◆ Directions for this task ◆
Return each entry below word for word, leaving out any image.

[Entries taken from a collection]
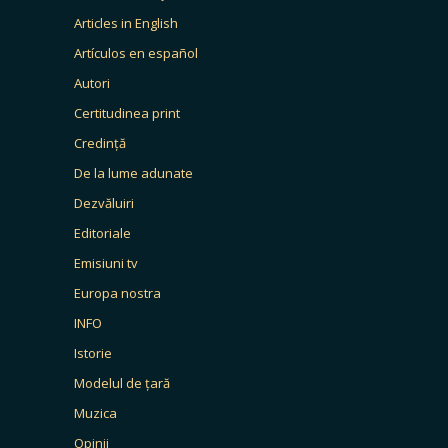
Articles in English
Artículos en español
Autori
Certitudinea print
Credință
De la lume adunate
Dezvăluiri
Editoriale
Emisiuni tv
Europa nostra
INFO
Istorie
Modelul de țară
Muzica
Opinii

◆ Answer to the problem ◆
Articles in English
Artículos en español
Autori
Certitudinea print
Credință
De la lume adunate
Dezvăluiri
Editoriale
Emisiuni tv
Europa nostra
INFO
Istorie
Modelul de țară
Muzica
Opinii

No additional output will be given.